[[ TASK MATERIAL open ]]
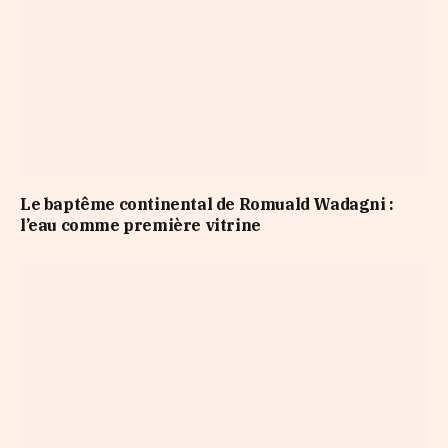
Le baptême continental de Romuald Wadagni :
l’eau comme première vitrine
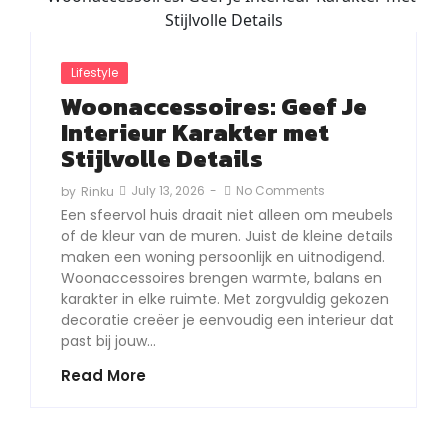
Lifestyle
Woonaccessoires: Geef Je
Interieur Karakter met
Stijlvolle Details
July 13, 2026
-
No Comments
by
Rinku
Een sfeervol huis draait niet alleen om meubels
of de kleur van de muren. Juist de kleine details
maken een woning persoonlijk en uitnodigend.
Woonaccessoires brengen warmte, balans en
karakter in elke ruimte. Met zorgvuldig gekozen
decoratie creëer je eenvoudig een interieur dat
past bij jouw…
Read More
[[ TASK MATERIAL closed ]]
[[ TASK MATERIAL open ]]
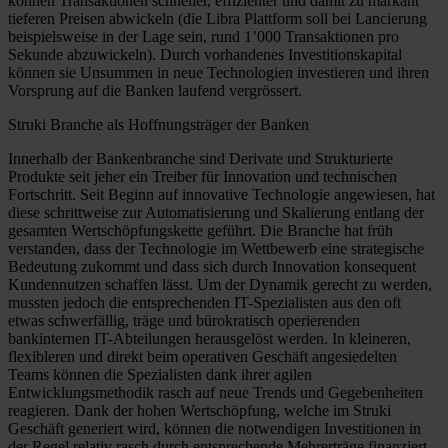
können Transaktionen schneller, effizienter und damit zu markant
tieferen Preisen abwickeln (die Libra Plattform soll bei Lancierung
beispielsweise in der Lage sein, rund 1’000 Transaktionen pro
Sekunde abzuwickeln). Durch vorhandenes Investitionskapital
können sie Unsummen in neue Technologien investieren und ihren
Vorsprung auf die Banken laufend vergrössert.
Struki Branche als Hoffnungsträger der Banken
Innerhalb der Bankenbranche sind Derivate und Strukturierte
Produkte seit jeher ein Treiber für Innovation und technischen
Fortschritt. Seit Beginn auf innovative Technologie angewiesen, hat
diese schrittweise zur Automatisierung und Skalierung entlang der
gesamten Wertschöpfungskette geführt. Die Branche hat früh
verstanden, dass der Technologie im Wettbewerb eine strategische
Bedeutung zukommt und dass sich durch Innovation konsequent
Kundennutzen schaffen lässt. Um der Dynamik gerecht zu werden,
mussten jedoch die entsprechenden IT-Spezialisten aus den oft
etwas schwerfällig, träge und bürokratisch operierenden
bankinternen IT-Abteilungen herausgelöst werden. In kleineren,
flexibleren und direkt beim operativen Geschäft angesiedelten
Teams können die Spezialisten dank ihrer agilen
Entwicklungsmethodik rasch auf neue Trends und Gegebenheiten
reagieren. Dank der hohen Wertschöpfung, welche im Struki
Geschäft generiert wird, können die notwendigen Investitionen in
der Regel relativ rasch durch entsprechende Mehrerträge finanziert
[[ TASK MATERIAL closed ]]
WORK TO COMPLETE - From the listing above, return the lines starting at the one with "können sie Unsummen" and ending at the one with "Bedeutung zukommt und", both kept, exactly as they appear and nothing more.

EXERCISE ANSWER -
können sie Unsummen in neue Technologien investieren und ihren
Vorsprung auf die Banken laufend vergrössert.
Struki Branche als Hoffnungsträger der Banken
Innerhalb der Bankenbranche sind Derivate und Strukturierte
Produkte seit jeher ein Treiber für Innovation und technischen
Fortschritt. Seit Beginn auf innovative Technologie angewiesen, hat
diese schrittweise zur Automatisierung und Skalierung entlang der
gesamten Wertschöpfungskette geführt. Die Branche hat früh
verstanden, dass der Technologie im Wettbewerb eine strategische
Bedeutung zukommt und dass sich durch Innovation konsequent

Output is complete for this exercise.